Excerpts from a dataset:
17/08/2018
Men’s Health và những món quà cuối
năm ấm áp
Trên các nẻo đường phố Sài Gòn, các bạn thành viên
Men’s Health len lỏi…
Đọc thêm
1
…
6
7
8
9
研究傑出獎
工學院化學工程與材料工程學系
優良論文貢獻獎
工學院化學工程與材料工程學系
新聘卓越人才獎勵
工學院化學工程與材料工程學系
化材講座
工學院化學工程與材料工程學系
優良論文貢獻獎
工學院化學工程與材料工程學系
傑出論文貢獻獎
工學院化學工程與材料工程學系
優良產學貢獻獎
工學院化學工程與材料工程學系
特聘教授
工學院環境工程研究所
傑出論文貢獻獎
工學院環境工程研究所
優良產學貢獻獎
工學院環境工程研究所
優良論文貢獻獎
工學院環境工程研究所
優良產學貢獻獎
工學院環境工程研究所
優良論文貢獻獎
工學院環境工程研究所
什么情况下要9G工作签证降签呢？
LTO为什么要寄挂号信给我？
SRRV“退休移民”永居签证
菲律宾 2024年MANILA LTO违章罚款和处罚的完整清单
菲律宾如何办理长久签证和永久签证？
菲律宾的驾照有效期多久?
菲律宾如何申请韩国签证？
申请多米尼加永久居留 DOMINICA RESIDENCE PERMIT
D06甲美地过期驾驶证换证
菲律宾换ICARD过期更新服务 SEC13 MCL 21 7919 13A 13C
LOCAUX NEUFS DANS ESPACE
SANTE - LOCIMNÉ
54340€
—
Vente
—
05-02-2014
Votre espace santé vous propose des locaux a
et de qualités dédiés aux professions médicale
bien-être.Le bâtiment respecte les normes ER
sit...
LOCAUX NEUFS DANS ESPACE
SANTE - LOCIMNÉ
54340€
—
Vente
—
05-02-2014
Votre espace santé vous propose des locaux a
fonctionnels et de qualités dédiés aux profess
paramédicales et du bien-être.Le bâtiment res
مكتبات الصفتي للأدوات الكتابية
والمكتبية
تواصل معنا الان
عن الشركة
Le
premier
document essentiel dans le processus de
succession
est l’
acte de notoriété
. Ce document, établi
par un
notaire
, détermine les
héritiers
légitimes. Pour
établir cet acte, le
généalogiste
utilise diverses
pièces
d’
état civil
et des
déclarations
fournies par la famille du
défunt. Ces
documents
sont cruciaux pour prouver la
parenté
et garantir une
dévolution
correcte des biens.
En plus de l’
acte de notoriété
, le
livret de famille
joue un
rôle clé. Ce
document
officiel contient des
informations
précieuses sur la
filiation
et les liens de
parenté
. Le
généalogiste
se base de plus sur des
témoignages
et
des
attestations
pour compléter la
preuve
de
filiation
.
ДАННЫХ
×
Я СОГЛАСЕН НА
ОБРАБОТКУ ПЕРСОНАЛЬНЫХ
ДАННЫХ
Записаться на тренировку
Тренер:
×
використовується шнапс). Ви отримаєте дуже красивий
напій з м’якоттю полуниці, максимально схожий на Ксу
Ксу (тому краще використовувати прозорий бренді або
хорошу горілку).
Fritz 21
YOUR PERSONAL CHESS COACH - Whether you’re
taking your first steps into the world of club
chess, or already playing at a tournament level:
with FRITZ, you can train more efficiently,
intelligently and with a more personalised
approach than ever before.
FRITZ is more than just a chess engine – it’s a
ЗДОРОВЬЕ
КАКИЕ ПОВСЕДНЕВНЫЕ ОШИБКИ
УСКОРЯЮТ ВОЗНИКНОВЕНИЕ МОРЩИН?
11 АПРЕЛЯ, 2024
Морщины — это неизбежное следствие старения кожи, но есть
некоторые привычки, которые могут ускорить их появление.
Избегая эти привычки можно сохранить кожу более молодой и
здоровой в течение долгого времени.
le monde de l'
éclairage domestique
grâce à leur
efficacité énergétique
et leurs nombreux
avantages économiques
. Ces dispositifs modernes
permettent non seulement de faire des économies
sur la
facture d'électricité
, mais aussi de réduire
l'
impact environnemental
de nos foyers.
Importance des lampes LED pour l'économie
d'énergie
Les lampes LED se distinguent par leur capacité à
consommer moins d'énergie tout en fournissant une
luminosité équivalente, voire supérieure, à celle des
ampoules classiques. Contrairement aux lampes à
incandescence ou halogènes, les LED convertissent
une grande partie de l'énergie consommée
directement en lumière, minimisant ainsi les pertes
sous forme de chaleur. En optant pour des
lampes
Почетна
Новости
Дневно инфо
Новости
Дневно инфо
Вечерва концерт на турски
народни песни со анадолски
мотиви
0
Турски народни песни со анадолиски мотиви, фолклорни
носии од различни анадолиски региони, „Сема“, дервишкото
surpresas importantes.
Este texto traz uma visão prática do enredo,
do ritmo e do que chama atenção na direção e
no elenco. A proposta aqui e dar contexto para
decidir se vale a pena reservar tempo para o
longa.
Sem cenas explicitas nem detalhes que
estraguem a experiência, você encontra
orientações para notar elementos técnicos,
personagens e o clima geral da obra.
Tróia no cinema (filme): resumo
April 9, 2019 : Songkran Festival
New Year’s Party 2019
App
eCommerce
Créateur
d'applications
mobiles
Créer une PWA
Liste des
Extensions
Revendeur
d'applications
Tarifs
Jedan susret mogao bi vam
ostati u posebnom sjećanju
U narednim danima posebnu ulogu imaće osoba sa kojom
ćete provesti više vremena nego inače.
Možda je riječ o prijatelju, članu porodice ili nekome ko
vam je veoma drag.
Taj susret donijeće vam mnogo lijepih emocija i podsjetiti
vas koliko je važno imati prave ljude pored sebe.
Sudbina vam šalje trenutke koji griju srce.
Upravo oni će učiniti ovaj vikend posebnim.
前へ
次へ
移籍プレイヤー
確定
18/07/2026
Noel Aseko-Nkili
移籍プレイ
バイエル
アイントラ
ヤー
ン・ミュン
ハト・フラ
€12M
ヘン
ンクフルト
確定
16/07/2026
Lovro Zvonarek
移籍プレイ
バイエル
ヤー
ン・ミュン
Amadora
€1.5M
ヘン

» **WHAT THE TASK ASKS**
The records above need to be retyped exactly.

» **RESULT OF THE TASK**
17/08/2018
Men’s Health và những món quà cuối
năm ấm áp
Trên các nẻo đường phố Sài Gòn, các bạn thành viên
Men’s Health len lỏi…
Đọc thêm
1
…
6
7
8
9
研究傑出獎
工學院化學工程與材料工程學系
優良論文貢獻獎
工學院化學工程與材料工程學系
新聘卓越人才獎勵
工學院化學工程與材料工程學系
化材講座
工學院化學工程與材料工程學系
優良論文貢獻獎
工學院化學工程與材料工程學系
傑出論文貢獻獎
工學院化學工程與材料工程學系
優良產學貢獻獎
工學院化學工程與材料工程學系
特聘教授
工學院環境工程研究所
傑出論文貢獻獎
工學院環境工程研究所
優良產學貢獻獎
工學院環境工程研究所
優良論文貢獻獎
工學院環境工程研究所
優良產學貢獻獎
工學院環境工程研究所
優良論文貢獻獎
工學院環境工程研究所
什么情况下要9G工作签证降签呢？
LTO为什么要寄挂号信给我？
SRRV“退休移民”永居签证
菲律宾 2024年MANILA LTO违章罚款和处罚的完整清单
菲律宾如何办理长久签证和永久签证？
菲律宾的驾照有效期多久?
菲律宾如何申请韩国签证？
申请多米尼加永久居留 DOMINICA RESIDENCE PERMIT
D06甲美地过期驾驶证换证
菲律宾换ICARD过期更新服务 SEC13 MCL 21 7919 13A 13C
LOCAUX NEUFS DANS ESPACE
SANTE - LOCIMNÉ
54340€
—
Vente
—
05-02-2014
Votre espace santé vous propose des locaux a
et de qualités dédiés aux professions médicale
bien-être.Le bâtiment respecte les normes ER
sit...
LOCAUX NEUFS DANS ESPACE
SANTE - LOCIMNÉ
54340€
—
Vente
—
05-02-2014
Votre espace santé vous propose des locaux a
fonctionnels et de qualités dédiés aux profess
paramédicales et du bien-être.Le bâtiment res
مكتبات الصفتي للأدوات الكتابية
والمكتبية
تواصل معنا الان
عن الشركة
Le
premier
document essentiel dans le processus de
succession
est l’
acte de notoriété
. Ce document, établi
par un
notaire
, détermine les
héritiers
légitimes. Pour
établir cet acte, le
généalogiste
utilise diverses
pièces
d’
état civil
et des
déclarations
fournies par la famille du
défunt. Ces
documents
sont cruciaux pour prouver la
parenté
et garantir une
dévolution
correcte des biens.
En plus de l’
acte de notoriété
, le
livret de famille
joue un
rôle clé. Ce
document
officiel contient des
informations
précieuses sur la
filiation
et les liens de
parenté
. Le
généalogiste
se base de plus sur des
témoignages
et
des
attestations
pour compléter la
preuve
de
filiation
.
ДАННЫХ
×
Я СОГЛАСЕН НА
ОБРАБОТКУ ПЕРСОНАЛЬНЫХ
ДАННЫХ
Записаться на тренировку
Тренер:
×
використовується шнапс). Ви отримаєте дуже красивий
напій з м’якоттю полуниці, максимально схожий на Ксу
Ксу (тому краще використовувати прозорий бренді або
хорошу горілку).
Fritz 21
YOUR PERSONAL CHESS COACH - Whether you’re
taking your first steps into the world of club
chess, or already playing at a tournament level:
with FRITZ, you can train more efficiently,
intelligently and with a more personalised
approach than ever before.
FRITZ is more than just a chess engine – it’s a
ЗДОРОВЬЕ
КАКИЕ ПОВСЕДНЕВНЫЕ ОШИБКИ
УСКОРЯЮТ ВОЗНИКНОВЕНИЕ МОРЩИН?
11 АПРЕЛЯ, 2024
Морщины — это неизбежное следствие старения кожи, но есть
некоторые привычки, которые могут ускорить их появление.
Избегая эти привычки можно сохранить кожу более молодой и
здоровой в течение долгого времени.
le monde de l'
éclairage domestique
grâce à leur
efficacité énergétique
et leurs nombreux
avantages économiques
. Ces dispositifs modernes
permettent non seulement de faire des économies
sur la
facture d'électricité
, mais aussi de réduire
l'
impact environnemental
de nos foyers.
Importance des lampes LED pour l'économie
d'énergie
Les lampes LED se distinguent par leur capacité à
consommer moins d'énergie tout en fournissant une
luminosité équivalente, voire supérieure, à celle des
ampoules classiques. Contrairement aux lampes à
incandescence ou halogènes, les LED convertissent
une grande partie de l'énergie consommée
directement en lumière, minimisant ainsi les pertes
sous forme de chaleur. En optant pour des
lampes
Почетна
Новости
Дневно инфо
Новости
Дневно инфо
Вечерва концерт на турски
народни песни со анадолски
мотиви
0
Турски народни песни со анадолиски мотиви, фолклорни
носии од различни анадолиски региони, „Сема“, дервишкото
surpresas importantes.
Este texto traz uma visão prática do enredo,
do ritmo e do que chama atenção na direção e
no elenco. A proposta aqui e dar contexto para
decidir se vale a pena reservar tempo para o
longa.
Sem cenas explicitas nem detalhes que
estraguem a experiência, você encontra
orientações para notar elementos técnicos,
personagens e o clima geral da obra.
Tróia no cinema (filme): resumo
April 9, 2019 : Songkran Festival
New Year’s Party 2019
App
eCommerce
Créateur
d'applications
mobiles
Créer une PWA
Liste des
Extensions
Revendeur
d'applications
Tarifs
Jedan susret mogao bi vam
ostati u posebnom sjećanju
U narednim danima posebnu ulogu imaće osoba sa kojom
ćete provesti više vremena nego inače.
Možda je riječ o prijatelju, članu porodice ili nekome ko
vam je veoma drag.
Taj susret donijeće vam mnogo lijepih emocija i podsjetiti
vas koliko je važno imati prave ljude pored sebe.
Sudbina vam šalje trenutke koji griju srce.
Upravo oni će učiniti ovaj vikend posebnim.
前へ
次へ
移籍プレイヤー
確定
18/07/2026
Noel Aseko-Nkili
移籍プレイ
バイエル
アイントラ
ヤー
ン・ミュン
ハト・フラ
€12M
ヘン
ンクフルト
確定
16/07/2026
Lovro Zvonarek
移籍プレイ
バイエル
ヤー
ン・ミュン
Amadora
€1.5M
ヘン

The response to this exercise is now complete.